WORK ORDER –
An exact copy of every record is needed, with the pictures left out.

##### INPUT DATA #####

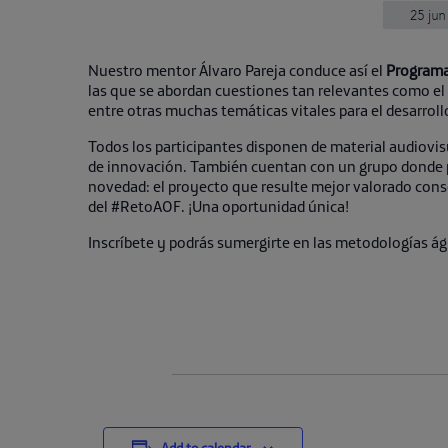
Nuestro mentor Álvaro Pareja conduce así el
Programa 
las que se abordan cuestiones tan relevantes como el 
entre otras muchas temáticas vitales para el desarroll
Todos los participantes disponen de material audiovis
de innovación. También cuentan con un grupo donde p
novedad: el proyecto que resulte mejor valorado con
del #RetoAOF. ¡Una oportunidad única!
Inscríbete y podrás sumergirte en las metodologías ág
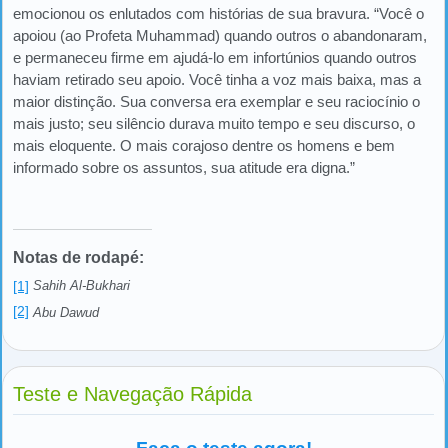
emocionou os enlutados com histórias de sua bravura. “Você o
apoiou (ao Profeta Muhammad) quando outros o abandonaram,
e permaneceu firme em ajudá-lo em infortúnios quando outros
haviam retirado seu apoio. Você tinha a voz mais baixa, mas a
maior distinção. Sua conversa era exemplar e seu raciocínio o
mais justo; seu silêncio durava muito tempo e seu discurso, o
mais eloquente. O mais corajoso dentre os homens e bem
informado sobre os assuntos, sua atitude era digna.”
Notas de rodapé:
[1]
Sahih Al-Bukhari
[2]
Abu Dawud
Teste e Navegação Rápida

#####

RESPONSE TO THE TASK –
Nuestro mentor Álvaro Pareja conduce así el
Programa 
las que se abordan cuestiones tan relevantes como el 
entre otras muchas temáticas vitales para el desarroll
Todos los participantes disponen de material audiovis
de innovación. También cuentan con un grupo donde p
novedad: el proyecto que resulte mejor valorado con
del #RetoAOF. ¡Una oportunidad única!
Inscríbete y podrás sumergirte en las metodologías ág
emocionou os enlutados com histórias de sua bravura. “Você o
apoiou (ao Profeta Muhammad) quando outros o abandonaram,
e permaneceu firme em ajudá-lo em infortúnios quando outros
haviam retirado seu apoio. Você tinha a voz mais baixa, mas a
maior distinção. Sua conversa era exemplar e seu raciocínio o
mais justo; seu silêncio durava muito tempo e seu discurso, o
mais eloquente. O mais corajoso dentre os homens e bem
informado sobre os assuntos, sua atitude era digna.”
Notas de rodapé:
[1]
Sahih Al-Bukhari
[2]
Abu Dawud
Teste e Navegação Rápida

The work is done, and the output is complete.